Azure/azure-sdk-for-net Azure.Core

1.59.0 (2026-06-09)

Added experimental (AZID0004) mTLS Proof-of-Possession token binding support for managed identity scenarios, including dynamic host capability detection via MSAL and transport certificate rotation APIs on BearerTokenAuthenticationPolicy.

Fixed BearerTokenAuthenticationPolicy so that the Authorization header is no longer re-attached to a request that has been redirected to a different host. Previously, RedirectPolicy would strip the Authorization header before following a redirect, but the per-retry BearerTokenAuthenticationPolicy would re-add the cached bearer token to the redirected request — including when the redirect target was a different host.
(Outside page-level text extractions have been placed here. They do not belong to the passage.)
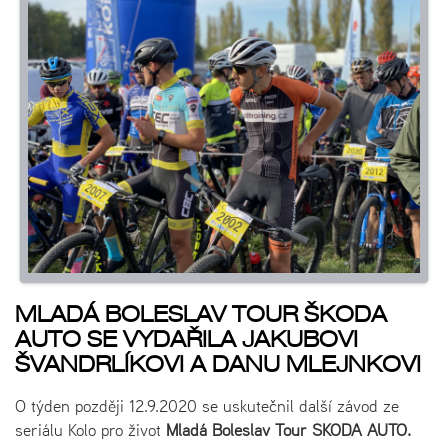
MLADÁ BOLESLAV TOUR ŠKODA
AUTO SE VYDAŘILA JAKUBOVI
ŠVANDRLÍKOVI A DANU MLEJNKOVI
O týden později 12.9.2020 se uskutečnil další závod ze
seriálu Kolo pro život
Mladá Boleslav Tour ŠKODA AUTO.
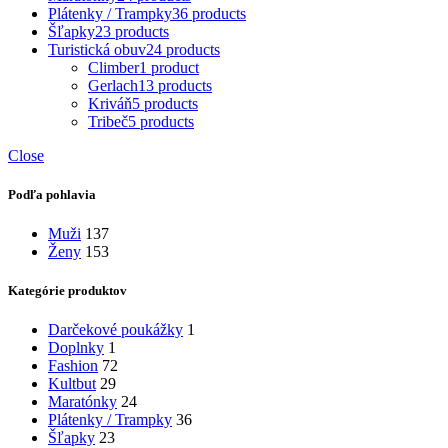
Plátenky / Trampky
36 products
Šľapky
23 products
Turistická obuv
24 products
Climber
1 product
Gerlach
13 products
Kriváň
5 products
Tribeč
5 products
Close
Podľa pohlavia
Muži
137
Ženy
153
Kategórie produktov
Darčekové poukážky
1
Doplnky
1
Fashion
72
Kultbut
29
Maratónky
24
Plátenky / Trampky
36
Šľapky
23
The policy now detects when the request URI authority has changed since it last authorized the message, defensively strips any Authorization header, and skips both re-authorization and the WWW-Authenticate (CAE) 401 handler so that no bearer token is sent to — or fetched in response to a challenge from — the redirect target. Same-host redirects, normal (non-redirected) requests, and CAE handling against the original host are unchanged. Callers who explicitly enabled auto-redirect (via HttpPipelineTransportOptions.IsClientRedirectEnabled = true or RedirectPolicy.SetAllowAutoRedirect(message, true)) and depended on the bearer token being re-attached on cross-host redirects should construct a separate client targeting the redirect-target host with a credential bound to that host's resource.